The Make it in the Emirates brand is an extension of the UAE Nation brand whose aim is to encourage “local and international investors, innovators and developers to benefit from the facilities and incentives offered by the country’s industrial sector”, according to a statement announcing the strategy.
The strategy aims to more than double industry's contribution to the UAE's economy to Dh300bn by 2031, from Dh133bn currently.
Make it in the Emirates aims to create a sense of pride in locally made products, so that the Made in UAE label on a product motivates people around the world to buy it for its superior quality.
Mr Brash, whose agency created the Downtown Dubai brand identity for Emaar Properties, points to the 2012 Great Britain campaign created to promote UK businesses, universities and tourism destinations as an example of the type of results that can be achieved.
It involved a considerable investment – of £113.5 million ($157.2m) from 17 government departments and more than 350 public and private sector partners, which was mainly spent on advertising in 144 different countries.
It delivered a 10-fold return to the UK economy of £1.2 billion, according to Radley Yeldar, the agency that created it.
“It was highly successful. And Operation 300bn could have an even greater impact,” he said.
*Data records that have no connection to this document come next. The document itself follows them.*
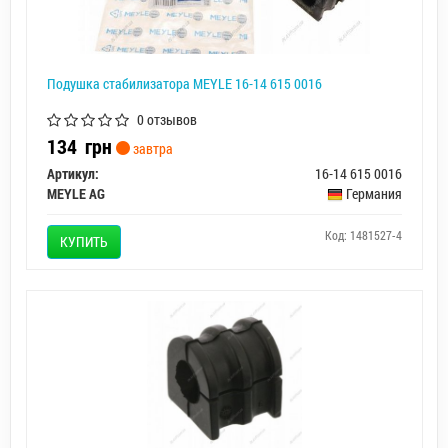
Подушка стабилизатора MEYLE 16-14 615 0016
0 отзывов
134
грн
завтра
Артикул:
16-14 615 0016
MEYLE AG
Германия
Код: 1481527-4
КУПИТЬ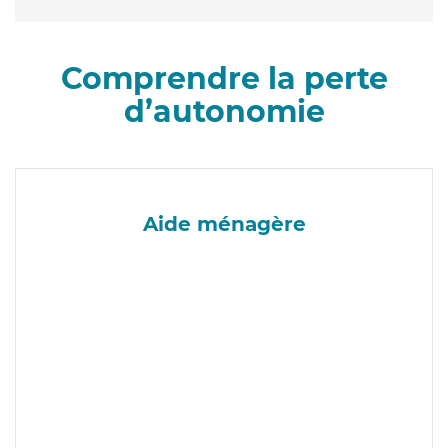
Comprendre la perte
d’autonomie
Aide ménagère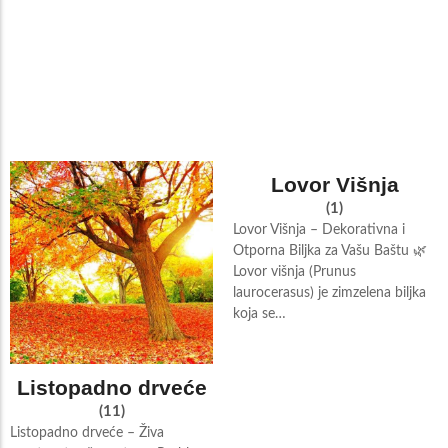
Lovor Višnja
(1)
Lovor Višnja – Dekorativna i
Otporna Biljka za Vašu Baštu 🌿
Lovor višnja (Prunus
laurocerasus) je zimzelena biljka
koja se…
Listopadno drveće
(11)
Listopadno drveće – Živa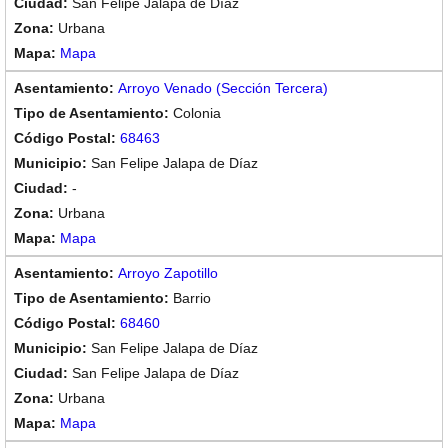
San Felipe Jalapa de Díaz
Urbana
Mapa
Arroyo Venado (Sección Tercera)
Colonia
68463
San Felipe Jalapa de Díaz
-
Urbana
Mapa
Arroyo Zapotillo
Barrio
68460
San Felipe Jalapa de Díaz
San Felipe Jalapa de Díaz
Urbana
Mapa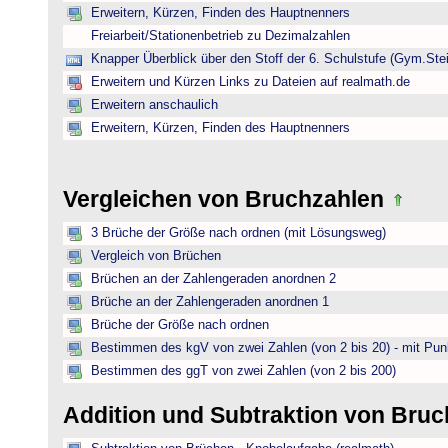
Erweitern, Kürzen, Finden des Hauptnenners
Freiarbeit/Stationenbetrieb zu Dezimalzahlen
Knapper Überblick über den Stoff der 6. Schulstufe (Gym.Ste
Erweitern und Kürzen Links zu Dateien auf realmath.de
Erweitern anschaulich
Erweitern, Kürzen, Finden des Hauptnenners
Vergleichen von Bruchzahlen
3 Brüche der Größe nach ordnen (mit Lösungsweg)
Vergleich von Brüchen
Brüchen an der Zahlengeraden anordnen 2
Brüche an der Zahlengeraden anordnen 1
Brüche der Größe nach ordnen
Bestimmen des kgV von zwei Zahlen (von 2 bis 20) - mit Pun
Bestimmen des ggT von zwei Zahlen (von 2 bis 200)
Addition und Subtraktion von Bru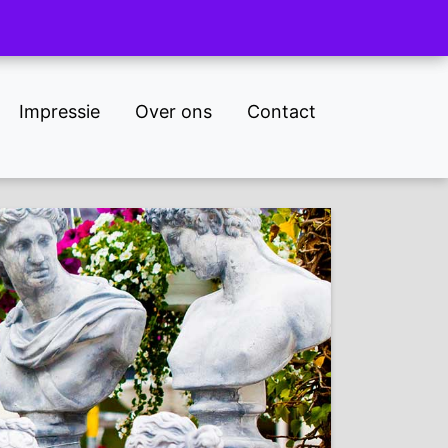
NL
DE
Impressie
Over ons
Contact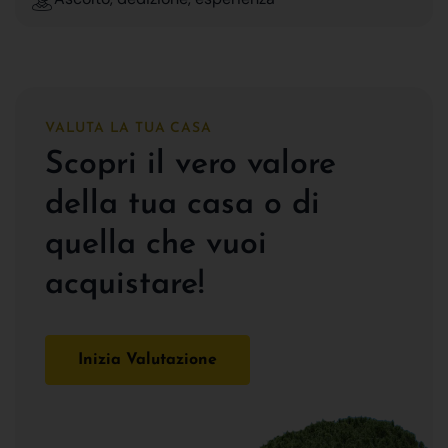
VALUTA LA TUA CASA
Scopri il vero valore
della tua casa o di
quella che vuoi
acquistare!
Inizia Valutazione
Make it in the Emirates goes beyond the “quality stamp” approach many nations use when promoting domestic products or industries, said Mr Brash.
“It is a statement of purpose. It invites companies, inspires entrepreneurs and implies success on a personal, human level, as well as an industrial one.”
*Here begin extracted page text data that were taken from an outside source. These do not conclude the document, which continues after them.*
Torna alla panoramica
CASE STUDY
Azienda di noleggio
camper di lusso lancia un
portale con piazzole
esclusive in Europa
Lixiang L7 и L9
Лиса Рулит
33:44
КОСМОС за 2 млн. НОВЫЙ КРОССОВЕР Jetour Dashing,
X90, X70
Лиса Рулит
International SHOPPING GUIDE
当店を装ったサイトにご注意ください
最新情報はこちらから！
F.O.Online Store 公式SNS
A successful brand identity campaign “is always supported by a unique, differentiated and authentic story that avoids stereotypes and manages to own a relevant and emotional territory in its consumers’ minds”, said Nancy Villanueva, Iberia and Middle East chief executive for consultancy Interbrand.
“We like to remind our clients that brands today are defined by the ‘why’ behind the ‘what’.”
To provide that authenticity, a campaign should have a single-minded purpose and narrative that is communicated across all channels, according to Steve Haysom, chief executive of Dubai brand consultancy Omnia.
“Case studies showcasing people, places, products, innovation, passion, service and dedication would be a great place to start,” said Mr Haysom.
Campaigns such as this also require consistent communication detailing policies, opportunities and regular milestones, said Ramesh Menon, chief executive of branding and marketing agency Brandform.